Dealing with “Covid social risks” requires social innovation as part of Hong Kong’s crisis response

Appeared in Sing Tao Daily on 6 September 2021.

Please follow the link for the full article.

“For centuries, governments worldwide have been preoccupied with helping citizens absorb various risks and contingencies that threaten their livelihoods and well-being. In response to these social risks, governments have taken on more responsibility to provide for basic needs and promote more cohesive, productive, and sustainable progress of societies. Most recently, the global Covid-19 pandemic presented a critical public health crisis. But, at the same time, societies across East Asia have also been witnessing a related wave of complex socio-economic changes that produced a new set of social risks. In a recent research project with colleagues from Taiwan and South Korea, I have labelled them as “Covid social risks”, broadly falling in five critical areas: physical health, employment and income, skills and knowledge, care, and social relationships.

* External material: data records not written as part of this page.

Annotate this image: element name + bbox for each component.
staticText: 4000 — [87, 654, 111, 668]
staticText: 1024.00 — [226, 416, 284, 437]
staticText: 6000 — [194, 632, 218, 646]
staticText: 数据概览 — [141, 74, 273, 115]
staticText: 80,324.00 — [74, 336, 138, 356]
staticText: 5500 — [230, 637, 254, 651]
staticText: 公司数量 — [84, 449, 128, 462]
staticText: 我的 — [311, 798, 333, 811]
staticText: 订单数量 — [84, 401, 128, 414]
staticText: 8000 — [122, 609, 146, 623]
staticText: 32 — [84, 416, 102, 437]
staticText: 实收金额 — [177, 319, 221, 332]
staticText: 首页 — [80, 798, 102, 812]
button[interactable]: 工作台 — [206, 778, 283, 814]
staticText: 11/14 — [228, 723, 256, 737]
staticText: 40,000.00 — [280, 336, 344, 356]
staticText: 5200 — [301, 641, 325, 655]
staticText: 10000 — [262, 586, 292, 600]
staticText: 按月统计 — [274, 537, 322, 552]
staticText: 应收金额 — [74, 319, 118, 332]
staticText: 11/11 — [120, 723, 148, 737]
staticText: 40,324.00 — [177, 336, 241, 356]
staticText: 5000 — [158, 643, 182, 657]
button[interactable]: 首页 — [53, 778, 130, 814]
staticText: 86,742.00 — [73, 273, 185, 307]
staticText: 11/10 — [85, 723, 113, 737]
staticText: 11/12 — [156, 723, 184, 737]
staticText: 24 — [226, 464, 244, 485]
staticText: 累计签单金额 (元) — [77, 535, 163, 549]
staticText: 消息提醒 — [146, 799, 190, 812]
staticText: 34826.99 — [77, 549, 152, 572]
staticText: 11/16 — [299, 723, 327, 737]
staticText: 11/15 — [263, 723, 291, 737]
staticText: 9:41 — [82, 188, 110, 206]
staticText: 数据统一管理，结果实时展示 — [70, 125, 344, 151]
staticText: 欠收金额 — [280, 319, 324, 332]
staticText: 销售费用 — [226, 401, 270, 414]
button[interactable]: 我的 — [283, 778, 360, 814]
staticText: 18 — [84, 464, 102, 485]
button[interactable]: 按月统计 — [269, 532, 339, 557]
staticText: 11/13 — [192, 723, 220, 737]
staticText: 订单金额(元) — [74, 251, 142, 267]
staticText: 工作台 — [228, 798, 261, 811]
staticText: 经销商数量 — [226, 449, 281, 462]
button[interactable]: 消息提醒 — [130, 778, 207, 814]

First and foremost, the risk of sudden job loss has risen amidst Covid-19 due to strict
lockdown and social distancing measures. Many workers and salaried employees had no choice but to take unpaid leave due to closing businesses or heightened care responsibilities in the home. Even if they managed to retain a job, many individuals experienced a substantial loss of income, for instance, due to reduced working hours.
Related to these employment and income risks, some workers experienced a sudden shock as markets no longer required specialised skills, e.g., aeroplane pilot or a travel guide. The pandemic also exacerbated this knowledge crisis since it hindered children’s educational progress due to school closures and the adoption of online learning. In Hong Kong, more than three out of four parents of kindergarten and primary school students raised concerns about their children’s online learning progress.i
Social distancing and lockdown measures created uncertain care burdens as parents,
particularly women, faced the need to care for their children or family members at home as schools and social service facilities closed due to infection concerns. The increased care burden has been particularly striking for single parents or households with family members with long term care needs.

Finally, the general public also faced psychological stressors, such as the disruption of
regular routines and separation from family and friends, which triggered different negative psychosocial responses, including anxiety, stress, and even depression. Researchers discovered similar patterns in previous crises, but the current decline in mental health in Hong Kong is particularly alarming. For example, a recent paper for the academic journal Psychiatry Research suggests that 65 per cent of Hong Kongers reported poor mental health due to increased loneliness during the Covid-19 pandemic.ii

The above “Covid social risks” are potential threats to all. Yet, the intensity of experiencing them varies across different societal groups. Take me as an example: once Lingnan University switched to online, and later hybrid, instruction due to the health concerns for our students, I found it relatively easy to complete my daily tasks in the home environment. I found myself as part of a privileged group of salaried employees that could convert face-to-face jobs with the help of the latest digital networking and teleconferencing software.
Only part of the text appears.